For strangers to industrial music, it’s a fantastic introduction. It gives some sense of the diversity of the style, but it avoids the most abrasively harsh material, which can be offputting to unhabituated ears. It presents a real opportunity to explore, by including a lot of material in its own right, which will take quite some time to absorb, and by offering an introduction to a huge range of acts for further investigation. It should be noted, however, that some very important acts are not represented here, and you should never take a compilation from a label with its own roster of artists as representative of a genre: it’s fair enough, they have records to sell.
For DJs it’s a superb resource: as with Endzeit Bunkertracks you can expect a lot of tunes to become ubiquitous pretty quickly, and you will need to be wary of sourcing too much of your sets from this, because there’s a certain interchangeability among the (particularly internet radio) DJs who use the best known industrial compilations. There are a lot of excellent tunes here: I can’t recall any duds, so that’s 112 excellent tunes, but obviously they’re not all going to be right for every set. You certainly can’t pull them out at random and expect to end up with an EBM set, because as I’ve said, there’s a lot in here that isn’t.
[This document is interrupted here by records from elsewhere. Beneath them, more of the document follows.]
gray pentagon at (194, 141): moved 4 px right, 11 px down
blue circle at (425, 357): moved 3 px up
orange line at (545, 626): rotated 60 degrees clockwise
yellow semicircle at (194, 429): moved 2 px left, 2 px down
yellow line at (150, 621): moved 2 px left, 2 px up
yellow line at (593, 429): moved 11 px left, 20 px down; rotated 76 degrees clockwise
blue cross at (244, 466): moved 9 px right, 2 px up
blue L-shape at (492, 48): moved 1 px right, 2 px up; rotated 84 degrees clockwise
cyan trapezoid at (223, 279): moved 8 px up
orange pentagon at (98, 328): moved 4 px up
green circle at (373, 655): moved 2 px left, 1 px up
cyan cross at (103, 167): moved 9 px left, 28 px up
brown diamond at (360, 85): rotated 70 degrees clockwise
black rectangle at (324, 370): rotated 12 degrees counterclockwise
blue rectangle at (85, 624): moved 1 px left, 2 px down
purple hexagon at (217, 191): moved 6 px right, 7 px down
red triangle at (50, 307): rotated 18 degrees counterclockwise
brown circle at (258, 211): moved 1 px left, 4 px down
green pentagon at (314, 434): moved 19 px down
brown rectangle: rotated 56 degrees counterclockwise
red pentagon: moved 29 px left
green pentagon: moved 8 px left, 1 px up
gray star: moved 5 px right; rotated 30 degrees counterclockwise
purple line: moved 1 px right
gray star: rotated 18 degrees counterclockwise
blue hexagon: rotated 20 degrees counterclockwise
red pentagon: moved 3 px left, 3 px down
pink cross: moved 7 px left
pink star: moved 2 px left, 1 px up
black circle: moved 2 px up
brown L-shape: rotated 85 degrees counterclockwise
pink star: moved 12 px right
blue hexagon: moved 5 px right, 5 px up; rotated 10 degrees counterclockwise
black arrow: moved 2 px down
I’m not special enough to get review copies from big shot labels like Alfa Matrix, so I shelled out for this, and I turned out to have fourteen of these tracks already (in the mixes included), but am I feeling ripped off? No way! I’m not likely to listen to this as a complete album very much, but it’s added a rich seam of creative, crunchy industrial goodness to my music library, and I’m very happy with it.